2. Klinische Bewertung

  1. Notieren Sie die Informationen der Person, einschließlich Name, Geschlecht, Geburtsdatum, Bildungsniveau, Body-Mass-Index, Krankengeschichte und Medikamentengeschichte.
  2. Führen Sie eine Bewertung der kognitiven Funktion durch.
    1. Führen Sie MoCA23 bei Schlaganfallpatienten durch, indem Sie 11 Fragen stellen, die sich mit der Aufmerksamkeit und Konzentration, der exekutiven Funktion, dem Gedächtnis, der Sprache, den visuellen Strukturfähigkeiten, dem abstrakten Denken, dem Rechnen und der Orientierung befassen.
    2. Die Gesamtpunktzahl des MoCA beträgt 30, was sich auf das Bildungsniveau bezieht. Wenn das Fach weniger als 12 Jahre Ausbildung in Anspruch genommen hat, addieren Sie einen Punkt zur Gesamtpunktzahl des MoCA. Betrachten Sie eine Punktzahl von 26 und höher als normale23.
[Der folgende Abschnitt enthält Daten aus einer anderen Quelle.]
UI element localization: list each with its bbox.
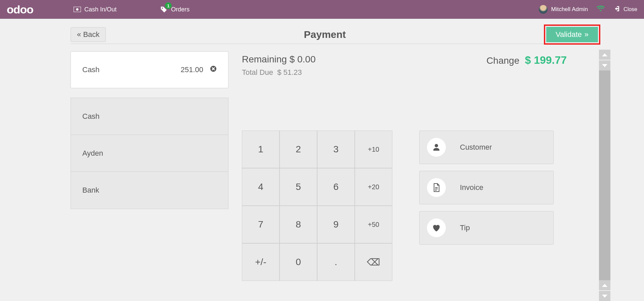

    3. Führen Sie eine CDR24 bei den Schlaganfallpatienten durch. Sammeln Sie Informationen in strukturierten Interviews mit Schlaganfallpatienten und ihren Familien und beurteilen Sie die Fähigkeiten der Probanden in sechs Aspekten: Gedächtnis, Orientierung, Urteilsvermögen und Problemlösung, Arbeit und soziale Interaktion, Familienleben und persönliches Hobby sowie unabhängiges Leben.
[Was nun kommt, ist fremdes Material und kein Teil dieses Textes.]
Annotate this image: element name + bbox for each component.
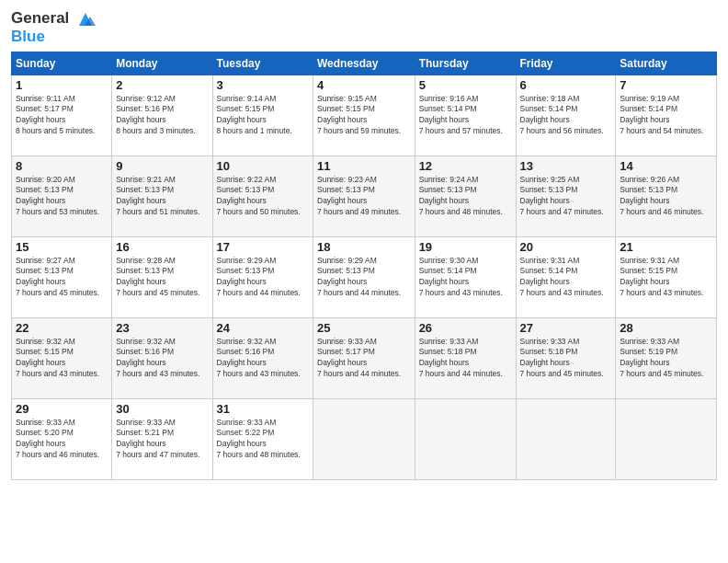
day-cell: 15 Sunrise: 9:27 AM Sunset: 5:13 PM Dayl… [12,236,112,317]
day-number: 14 [620,159,712,173]
day-cell: 20 Sunrise: 9:31 AM Sunset: 5:14 PM Dayl… [516,236,616,317]
day-info: Sunrise: 9:11 AM Sunset: 5:17 PM Dayligh… [16,94,108,138]
week-row-1: 1 Sunrise: 9:11 AM Sunset: 5:17 PM Dayli… [12,75,717,155]
day-number: 19 [419,240,512,254]
day-cell: 7 Sunrise: 9:19 AM Sunset: 5:14 PM Dayli… [616,75,717,155]
weekday-sunday: Sunday [12,52,112,75]
day-cell: 27 Sunrise: 9:33 AM Sunset: 5:18 PM Dayl… [516,317,616,398]
day-info: Sunrise: 9:22 AM Sunset: 5:13 PM Dayligh… [217,175,309,219]
week-row-2: 8 Sunrise: 9:20 AM Sunset: 5:13 PM Dayli… [12,155,717,236]
day-info: Sunrise: 9:16 AM Sunset: 5:14 PM Dayligh… [419,94,512,138]
day-number: 9 [116,159,208,173]
day-cell: 3 Sunrise: 9:14 AM Sunset: 5:15 PM Dayli… [212,75,313,155]
day-number: 15 [16,240,108,254]
day-number: 29 [16,402,108,416]
day-info: Sunrise: 9:33 AM Sunset: 5:18 PM Dayligh… [520,337,612,381]
day-info: Sunrise: 9:32 AM Sunset: 5:16 PM Dayligh… [217,337,309,381]
day-number: 3 [217,78,309,92]
day-info: Sunrise: 9:24 AM Sunset: 5:13 PM Dayligh… [419,175,512,219]
calendar-table: SundayMondayTuesdayWednesdayThursdayFrid… [11,52,717,480]
day-cell [313,398,415,479]
day-cell: 17 Sunrise: 9:29 AM Sunset: 5:13 PM Dayl… [212,236,313,317]
day-number: 13 [520,159,612,173]
day-cell: 8 Sunrise: 9:20 AM Sunset: 5:13 PM Dayli… [12,155,112,236]
day-cell: 1 Sunrise: 9:11 AM Sunset: 5:17 PM Dayli… [12,75,112,155]
day-number: 24 [217,321,309,335]
day-info: Sunrise: 9:32 AM Sunset: 5:15 PM Dayligh… [16,337,108,381]
week-row-3: 15 Sunrise: 9:27 AM Sunset: 5:13 PM Dayl… [12,236,717,317]
day-info: Sunrise: 9:29 AM Sunset: 5:13 PM Dayligh… [217,256,309,300]
day-cell: 13 Sunrise: 9:25 AM Sunset: 5:13 PM Dayl… [516,155,616,236]
day-number: 18 [317,240,411,254]
logo: General Blue [11,9,96,46]
day-info: Sunrise: 9:18 AM Sunset: 5:14 PM Dayligh… [520,94,612,138]
day-number: 2 [116,78,208,92]
day-cell: 4 Sunrise: 9:15 AM Sunset: 5:15 PM Dayli… [313,75,415,155]
day-cell: 2 Sunrise: 9:12 AM Sunset: 5:16 PM Dayli… [112,75,212,155]
day-cell: 28 Sunrise: 9:33 AM Sunset: 5:19 PM Dayl… [616,317,717,398]
day-number: 12 [419,159,512,173]
day-number: 6 [520,78,612,92]
day-info: Sunrise: 9:14 AM Sunset: 5:15 PM Dayligh… [217,94,309,138]
day-cell: 30 Sunrise: 9:33 AM Sunset: 5:21 PM Dayl… [112,398,212,479]
calendar-container: General Blue SundayMondayTuesd [0,0,728,563]
day-info: Sunrise: 9:23 AM Sunset: 5:13 PM Dayligh… [317,175,411,219]
logo-text: General Blue [11,9,96,46]
day-number: 26 [419,321,512,335]
day-info: Sunrise: 9:31 AM Sunset: 5:15 PM Dayligh… [620,256,712,300]
day-number: 4 [317,78,411,92]
weekday-saturday: Saturday [616,52,717,75]
day-cell: 25 Sunrise: 9:33 AM Sunset: 5:17 PM Dayl… [313,317,415,398]
day-cell: 10 Sunrise: 9:22 AM Sunset: 5:13 PM Dayl… [212,155,313,236]
day-info: Sunrise: 9:25 AM Sunset: 5:13 PM Dayligh… [520,175,612,219]
day-number: 21 [620,240,712,254]
weekday-thursday: Thursday [415,52,516,75]
header: General Blue [11,9,717,46]
day-number: 16 [116,240,208,254]
day-cell: 14 Sunrise: 9:26 AM Sunset: 5:13 PM Dayl… [616,155,717,236]
weekday-header-row: SundayMondayTuesdayWednesdayThursdayFrid… [12,52,717,75]
day-number: 20 [520,240,612,254]
day-number: 7 [620,78,712,92]
day-number: 5 [419,78,512,92]
day-cell [616,398,717,479]
day-cell: 9 Sunrise: 9:21 AM Sunset: 5:13 PM Dayli… [112,155,212,236]
day-number: 8 [16,159,108,173]
weekday-tuesday: Tuesday [212,52,313,75]
day-info: Sunrise: 9:32 AM Sunset: 5:16 PM Dayligh… [116,337,208,381]
day-info: Sunrise: 9:33 AM Sunset: 5:18 PM Dayligh… [419,337,512,381]
day-cell: 6 Sunrise: 9:18 AM Sunset: 5:14 PM Dayli… [516,75,616,155]
weekday-monday: Monday [112,52,212,75]
day-number: 30 [116,402,208,416]
weekday-friday: Friday [516,52,616,75]
day-number: 31 [217,402,309,416]
day-info: Sunrise: 9:15 AM Sunset: 5:15 PM Dayligh… [317,94,411,138]
day-number: 28 [620,321,712,335]
day-info: Sunrise: 9:30 AM Sunset: 5:14 PM Dayligh… [419,256,512,300]
day-cell: 12 Sunrise: 9:24 AM Sunset: 5:13 PM Dayl… [415,155,516,236]
day-info: Sunrise: 9:33 AM Sunset: 5:19 PM Dayligh… [620,337,712,381]
day-number: 23 [116,321,208,335]
week-row-4: 22 Sunrise: 9:32 AM Sunset: 5:15 PM Dayl… [12,317,717,398]
day-cell: 29 Sunrise: 9:33 AM Sunset: 5:20 PM Dayl… [12,398,112,479]
day-cell: 31 Sunrise: 9:33 AM Sunset: 5:22 PM Dayl… [212,398,313,479]
day-cell: 22 Sunrise: 9:32 AM Sunset: 5:15 PM Dayl… [12,317,112,398]
day-cell [516,398,616,479]
week-row-5: 29 Sunrise: 9:33 AM Sunset: 5:20 PM Dayl… [12,398,717,479]
day-cell: 26 Sunrise: 9:33 AM Sunset: 5:18 PM Dayl… [415,317,516,398]
day-info: Sunrise: 9:33 AM Sunset: 5:20 PM Dayligh… [16,418,108,462]
day-info: Sunrise: 9:12 AM Sunset: 5:16 PM Dayligh… [116,94,208,138]
day-cell [415,398,516,479]
day-number: 25 [317,321,411,335]
day-cell: 19 Sunrise: 9:30 AM Sunset: 5:14 PM Dayl… [415,236,516,317]
logo-block: General Blue [11,9,96,46]
day-cell: 5 Sunrise: 9:16 AM Sunset: 5:14 PM Dayli… [415,75,516,155]
day-number: 27 [520,321,612,335]
day-number: 10 [217,159,309,173]
day-info: Sunrise: 9:21 AM Sunset: 5:13 PM Dayligh… [116,175,208,219]
day-info: Sunrise: 9:31 AM Sunset: 5:14 PM Dayligh… [520,256,612,300]
day-number: 1 [16,78,108,92]
day-info: Sunrise: 9:27 AM Sunset: 5:13 PM Dayligh… [16,256,108,300]
day-cell: 21 Sunrise: 9:31 AM Sunset: 5:15 PM Dayl… [616,236,717,317]
day-number: 17 [217,240,309,254]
    4. Die höchstmögliche Punktzahl ist 3. Bewerten Sie die erhaltenen Werte wie folgt: Gesamtpunktzahl = 0 bedeutet keine Demenz; Gesamtpunktzahl = 0,5 deutet auf Verdacht auf Demenz hin; Gesamtpunktzahl = 1 zeigt eine leichte kognitive Beeinträchtigung an; Gesamtpunktzahl = 2 zeigt eine mäßige kognitive Beeinträchtigung an; und Gesamtpunktzahl = 3 bedeutet eine schwere kognitive Beeinträchtigung24.
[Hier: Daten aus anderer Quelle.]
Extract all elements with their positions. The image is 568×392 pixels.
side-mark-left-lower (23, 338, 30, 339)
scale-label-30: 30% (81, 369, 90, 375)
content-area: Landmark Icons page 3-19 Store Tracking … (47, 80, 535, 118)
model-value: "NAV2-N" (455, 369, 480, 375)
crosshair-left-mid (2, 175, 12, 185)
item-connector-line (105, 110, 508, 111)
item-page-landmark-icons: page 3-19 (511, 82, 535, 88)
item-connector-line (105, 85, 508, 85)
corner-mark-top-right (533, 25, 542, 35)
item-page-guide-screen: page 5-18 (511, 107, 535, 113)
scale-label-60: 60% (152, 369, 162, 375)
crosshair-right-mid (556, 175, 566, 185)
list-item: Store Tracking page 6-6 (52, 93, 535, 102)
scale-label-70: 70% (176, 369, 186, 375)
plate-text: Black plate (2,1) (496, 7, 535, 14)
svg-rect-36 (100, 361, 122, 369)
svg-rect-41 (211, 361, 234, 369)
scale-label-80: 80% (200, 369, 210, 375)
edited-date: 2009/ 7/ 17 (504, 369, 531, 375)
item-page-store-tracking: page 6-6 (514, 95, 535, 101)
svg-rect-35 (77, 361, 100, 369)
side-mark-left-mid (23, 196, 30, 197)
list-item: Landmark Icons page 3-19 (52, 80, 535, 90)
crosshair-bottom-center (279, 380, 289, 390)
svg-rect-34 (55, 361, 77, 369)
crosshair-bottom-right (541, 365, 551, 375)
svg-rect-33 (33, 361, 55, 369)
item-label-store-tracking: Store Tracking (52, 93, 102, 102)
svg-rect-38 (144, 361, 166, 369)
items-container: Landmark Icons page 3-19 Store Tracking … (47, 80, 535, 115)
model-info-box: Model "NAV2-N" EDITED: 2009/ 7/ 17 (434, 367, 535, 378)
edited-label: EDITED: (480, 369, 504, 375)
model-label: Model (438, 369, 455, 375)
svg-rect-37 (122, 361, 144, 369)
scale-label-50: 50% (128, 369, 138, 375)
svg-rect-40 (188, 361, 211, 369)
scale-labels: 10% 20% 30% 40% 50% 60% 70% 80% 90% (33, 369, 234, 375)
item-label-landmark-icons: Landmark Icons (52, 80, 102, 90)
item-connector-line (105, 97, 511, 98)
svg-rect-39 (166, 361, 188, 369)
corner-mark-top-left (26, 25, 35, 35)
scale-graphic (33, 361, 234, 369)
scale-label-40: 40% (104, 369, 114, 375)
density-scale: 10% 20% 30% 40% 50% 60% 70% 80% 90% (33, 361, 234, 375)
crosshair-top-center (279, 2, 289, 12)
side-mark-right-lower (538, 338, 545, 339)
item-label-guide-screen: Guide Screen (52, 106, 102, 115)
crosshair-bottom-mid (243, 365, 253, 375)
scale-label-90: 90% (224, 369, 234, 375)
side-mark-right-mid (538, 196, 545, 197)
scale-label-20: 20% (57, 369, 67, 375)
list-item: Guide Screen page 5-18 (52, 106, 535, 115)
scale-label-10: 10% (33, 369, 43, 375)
    5. Führen Sie den Albert-Test durch, um das Vorhandensein eines einseitigen räumlichen Neglects (USN) bei Patienten mit Schlaganfall nachzuweisen. Bitten Sie die Versuchsperson, alle Linien durchzustreichen, die in zufälliger Ausrichtung auf einem Blatt Papier platziert sind.
    6. Präsentieren Sie das Motiv mit einer Reihe von 40 schwarzen Linien, die jeweils etwa 2 cm lang sind und zufällig in sechs Reihen auf einem weißen Blatt Papier mit einer Größe von 11 Zoll x 8,6 angeordnet sind. Beurteilen Sie das Vorhandensein oder Fehlen von USN anhand der Anzahl der Linien, die auf jeder Seite des Testblatts nicht gekreuzt werden. Wenn Linien nicht gekreuzt werden und mehr als 70 % dieser nicht gekreuzten Linien auf der gleichen Seite wie das motorische Defizit liegen, deutet dies auf eine einseitige räumliche Vernachlässigung hin.
  3. Führen Sie eine motorische Funktionsbeurteilung durch.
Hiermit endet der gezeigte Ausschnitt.